Brief: Once the pictures are set aside, reproduce the entries below exactly.

Dataset:
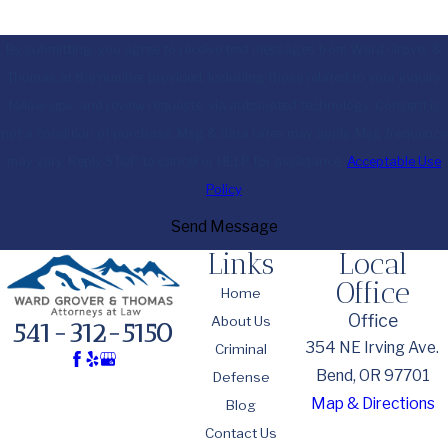
By submitting, you agree to receive text messages from Ward Grover &
Thomas at the number provided, including those related to your inquiry,
follow-ups, and review requests, via automated technology. Consent is
not a condition of purchase. Msg & data rates may apply. Msg frequency
may vary. Reply STOP to cancel or HELP for assistance.
Acceptable Use
Policy
Send Message
Links
Local
Office
Home
Office
About Us
541-312-5150
354 NE Irving Ave.
Criminal
Bend, OR 97701
Defense
Map & Directions
Blog
Contact Us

Problem solution:
By submitting, you agree to receive text messages from Ward Grover &
Thomas at the number provided, including those related to your inquiry,
follow-ups, and review requests, via automated technology. Consent is
not a condition of purchase. Msg & data rates may apply. Msg frequency
may vary. Reply STOP to cancel or HELP for assistance.
Acceptable Use
Policy
Send Message
Links
Local
Office
Home
Office
About Us
541-312-5150
354 NE Irving Ave.
Criminal
Bend, OR 97701
Defense
Map & Directions
Blog
Contact Us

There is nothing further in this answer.